Joni Stiman, another one of
Bolewski's neighbors, said her students at Valencia High School
also got involved. Her peer counseling class decided to support
Bolewski by selling rubber bracelets that read "Tom's Current
Race." Students were soon wearing them all over campus,
according to Stiman.
"Tom just became a celebrity. [The
students] never met him. They had never seen him, most of them,
but they became concerned about somebody in their community,"

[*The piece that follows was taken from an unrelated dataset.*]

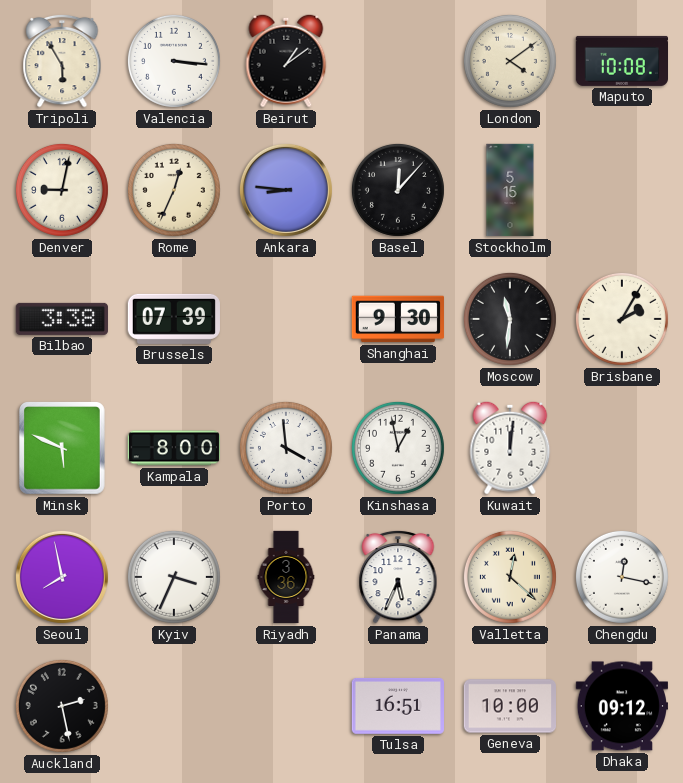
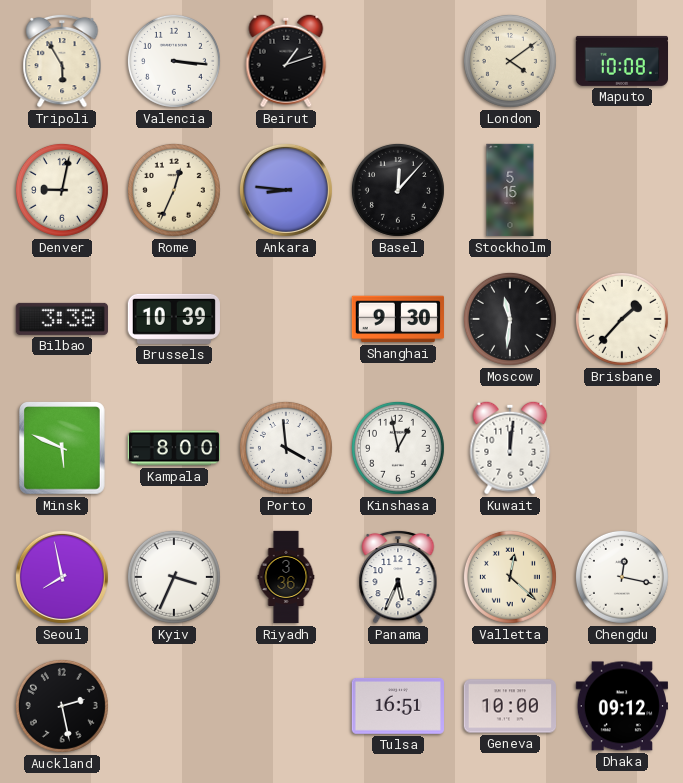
Beirut: 1:09 -> 1:12
Brussels: 07:39 -> 10:39
Brisbane: 2:05 -> 1:37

Stiman said. "Once I started to explain the story or tell the
story and once they got involved with it, they would just
randomly ask me, 'How's Tom doing?'"
Stiman would read the students
updates from the Bolewskis' Web sites.
While many students did not know
Bolewski, Stiman said others recognized him from his involvement
with sports activities. He used to coach soccer and football for
his sons' teams. Some parents knew him through his other links
he had in the community.
It was Bolewski's friendly
personality, Stiman said, that contributed to the community's
general readiness to support him.
"He just always would reach out
and always smile, and always make you happy," Stiman said. "He's
just that kind of guy, and I think that's why [there was] the
spirit that he would make it no matter what... All of us said if
there's anyone we know that could come out of this injury, it's
Tom."
Friends describe Bolewski as a
go-getter. Thomas Barron, president of the Santa Clarita Velo,
said Bolewski was a lead bicyclist in the club and an aggressive
downhill rider. He also wasn't one to let obstacles stand in his
way.
"He's one of the only guys I ever
knew that chased dogs," Barron said.
"The bane of bicyclists is having
a dog chase you. Well, Tom would turn and chase the dog back to
[its] house."
One thing Bolewski said he misses
the most is not being able to take part in his usual physical
activities.
Even though he was injured while
dirt biking, he does not blame the sport for what happened to
him.
"There wasn't really anything that
I could have done different," Bolewski said. "It's the kind of
accident or fall that just kind of goes along with the sport. It
happens to everybody. I just had the misfortune of hitting a
rock."
Bolewski is now receiving
in-patient physical therapy for two weeks at the Northridge
Hospital's rehabilitation center.
"He just called," Kim said. "He
can now lift his right knee off the bed."